Recently, DNSSEC has been rolling out into major DNS servers, including those that service the .org zone and now the root zone. This sounds at first glance like a good thing: all responses from DNS servers are validated, and it becomes impossible for man-in-the-middle attacks to take place.

However, there are commercial uses for “man-in-the-middle” operations; OpenDNS is one that comes immediately to mind. Indeed, OpenDNS is opposed to DNSSEC and has implemented DNSCurve instead.
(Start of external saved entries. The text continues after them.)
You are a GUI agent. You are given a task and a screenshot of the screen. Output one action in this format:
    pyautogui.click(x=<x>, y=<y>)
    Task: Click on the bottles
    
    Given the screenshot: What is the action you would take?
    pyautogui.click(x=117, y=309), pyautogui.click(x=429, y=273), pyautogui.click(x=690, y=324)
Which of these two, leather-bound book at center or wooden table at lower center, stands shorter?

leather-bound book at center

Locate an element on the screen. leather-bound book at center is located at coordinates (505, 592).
The main problem (for this discussion) is that DNSSEC completely removes the possibility of a man-in-the-middle – that is, it is impossible for a DNS server like OpenDNS to return a different IP address than the actual DNS address of a machine.
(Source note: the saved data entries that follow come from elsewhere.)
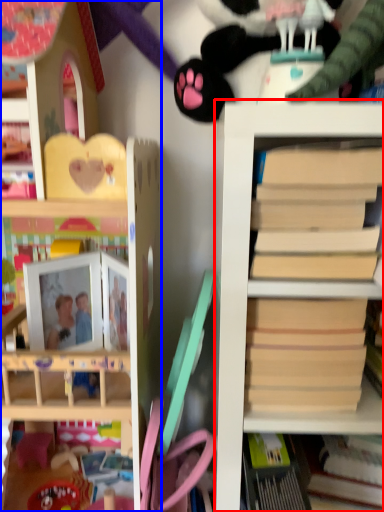 Question: Which object appears farthest to the camera in this image, shelf (highlighted by a red box) or shelf (highlighted by a blue box)?

Choices:
 (A) shelf
 (B) shelf

Answer: (B) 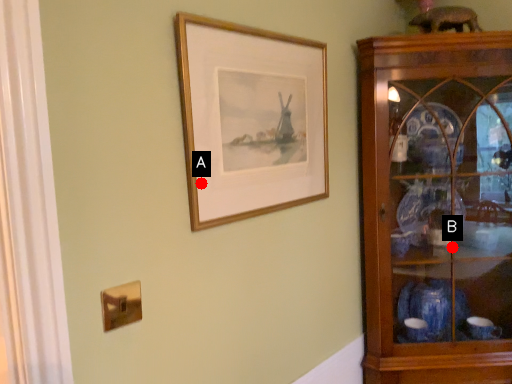 Question: Two points are circled on the image, labeled by A and B beside each circle. Which point is closer to the camera?

Choices:
 (A) A is closer
 (B) B is closer

Answer: (A) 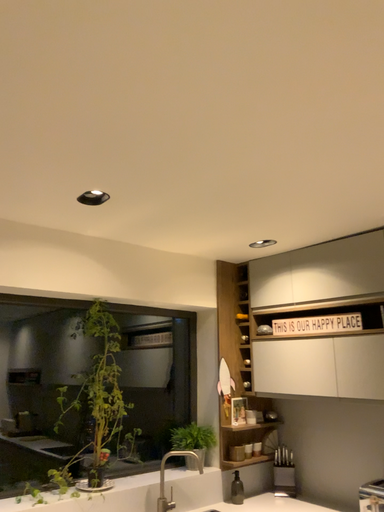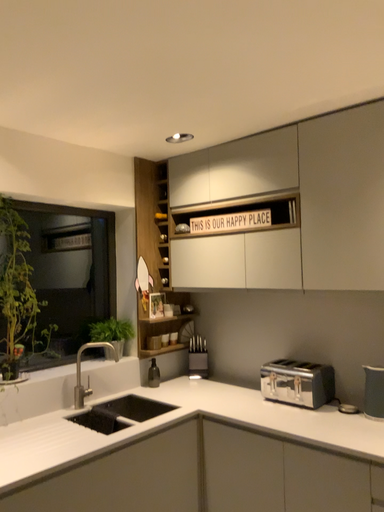 Question: Which way did the camera rotate in the video?

Choices:
 (A) rotated downward
 (B) rotated upward

Answer: (A)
The OpenDNS article also suggests that Akimai and the NTP Pool Project will both be affected by this as well. In these cases, the problem is that when a name is presented to the DNS server, it chooses a particular IP address based on parameters of its choosing – so a one-to-one mapping of DNS name to IP address is irrelevant and impossible.

This also suggests that DNS round robin for clusters would be impossible to implement with DNSSEC active as well.

DNSSEC also interferes with split horizon DNS configurations, although there are ways to make it work.

It will be interesting to see what becomes of DNSSEC if commercial interests like OpenDNS and Akimai speak out against it.

One thought on “Why DNSSEC May Not be a Good Thing”

  1. Well, if you run a service that cannot be used with DNSSEC, you can always choose to not sign your zone. Noone will force you to sign it.

    OpenDNS will still be able to provide their “enhanced” resolver service, and still validate the responses, as long as the clients using their resolvers do not do validation on their own.

    Akamai just annouced that they as of now are offering DNSSEC services, both signing customer zones as well as hosting already signed zones.

    If you mean round-robin with multiple A RRs in the zone, that is perfectly doable with DNSSEC. Just sign the RRset and be done with it. There are also ways to sign dynamic updates. And I’m sure there are (or already exist) ways to sign records “on the fly” with custom made DNS software that return different A-records based on the clients location.

    I personally believe DNSSEC will grow. The speed have already increased quite a bit now when we have the root signed.